> [ASSIGNMENT]:
In the copy, include no pictures, but reproduce every record exactly.
______________________________
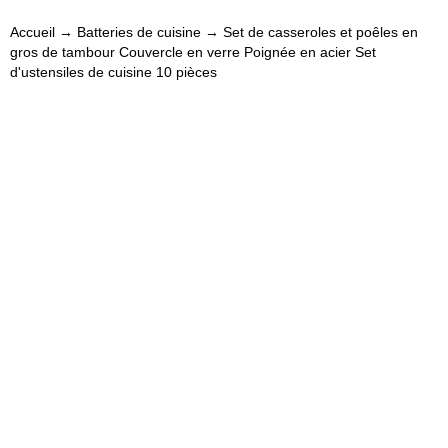
Accueil
→
Batteries de cuisine
→ Set de casseroles et poêles en
gros de tambour Couvercle en verre Poignée en acier Set
d'ustensiles de cuisine 10 pièces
______________________________
> [SOLUTION FOR THIS TASK]:
Accueil
→
Batteries de cuisine
→ Set de casseroles et poêles en
gros de tambour Couvercle en verre Poignée en acier Set
d'ustensiles de cuisine 10 pièces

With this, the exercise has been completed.